In order to qualify for a health savings account, you must have a health insurance policy with a deductible of at least $1,100 for individual coverage in 2007, or $2,200 for families. You can then contribute up to the amount of the deductible each year to the HSA, with a maximum cap of $2,850 for individual coverage or $5,650 for families in 2007 (people age 55 and older can contribute an extra $800). Your contributions are tax-deductible and grow tax-deferred, then can be used tax-free for medical expenses in any year. If you still have cash in the account at age 65, you can use it for anything without penalty, providing you with an extra retirement account.
How often should consumers switch insurance companies or look for good deals?
It's a good idea to shop around every few years, and you should check out your options again when you go through any life changes, such as when your child starts driving, you move, get married, divorced, or your children move out of the house. You may need to change your coverage amount at all of those points, and the insurer that offered you the best deal in the past may no longer have the most-competitive price after your situation (and your risks) change.

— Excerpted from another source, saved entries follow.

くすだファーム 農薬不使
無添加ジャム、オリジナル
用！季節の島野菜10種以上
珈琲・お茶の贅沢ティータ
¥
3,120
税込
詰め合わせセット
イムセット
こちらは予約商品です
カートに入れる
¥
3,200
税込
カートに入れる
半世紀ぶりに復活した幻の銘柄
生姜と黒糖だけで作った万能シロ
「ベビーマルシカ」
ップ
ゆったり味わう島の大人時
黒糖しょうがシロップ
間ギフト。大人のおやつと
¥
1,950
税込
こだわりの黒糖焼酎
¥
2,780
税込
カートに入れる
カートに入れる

If you're healthy and you haven't shopped for life insurance in a few years, then it's definitely time to get price quotes again. Life insurance premiums have plummeted over the past 10 years, and you may be able to lower your annual rate - or lock in the same rate for a longer time period - even though you're older. You can get price quotes at Insure.com or Accuquote.com.

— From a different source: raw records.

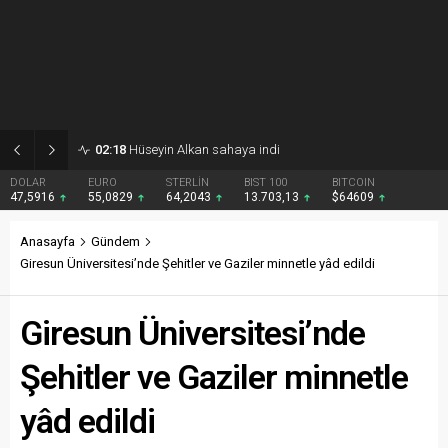
02:18
Hüseyin Alkan sahaya indi
DOLAR
EURO
STERLİN
BIST 100
BITCOIN
47,5916
55,0829
64,2043
13.703,13
$64609
Anasayfa
Gündem
Giresun Üniversitesi’nde Şehitler ve Gaziler minnetle yâd edildi
Giresun Üniversitesi’nde
Şehitler ve Gaziler minnetle
yâd edildi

Do you have any general money-saving tips that you can offer to those shopping for insurance coverage?
Shop around every few years. Compare costs from several companies. Work with an agent who can help you present the strongest case to insurers. And make sure you have the right amount of coverage.
Another easy way to lower your premiums on auto and homeowners insurance is to increase your deductible. Raising your homeowner's insurance deductible from $250 to $1,000 can reduce your rates by as much as 30%. And you'll save in other ways, too. With a higher deductible, you'll be less likely to file small claims that could cost you a claims-free discount - some insurers lower your rate by up to 25% to 35% if you go for seven to 10 years without a claim. And it's a good idea to avoid filing small claims for homeowners insurance anyway - several insurance companies have been dropping customers after filing just one or two small claims (sometimes for just a few hundred dollars). Raising your deductibles lowers your costs and helps protect your coverage.

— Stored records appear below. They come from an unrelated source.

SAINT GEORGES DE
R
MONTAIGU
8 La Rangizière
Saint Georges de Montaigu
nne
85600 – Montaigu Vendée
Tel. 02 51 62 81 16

Your new book, The Insurance Maze: How You Can Save Money on Insurance - and Still Get the Coverage You Need, answers all of these questions and many more. What do you think readers will like best about the book and where can they pick up a copy?
Thanks for the kind words about the book. I think readers will be most interested in discovering ways they can save hundreds - or even thousands - of dollars on their insurance premiums, while making sure they have enough coverage to protect their financial plans. The book describes cost-saving strategies and key insurance concepts in easy-to-understand terms, which is a rarity among insurance books! Many people end up paying too much for insurance or getting the wrong coverage just because they're intimidated by the insurance language and don't know how the system works. This book will help them know what questions to ask, where to go for help, and how to save a lot of money on every kind of insurance. It's available at many bookstores, and is easiest to order at Amazon.com.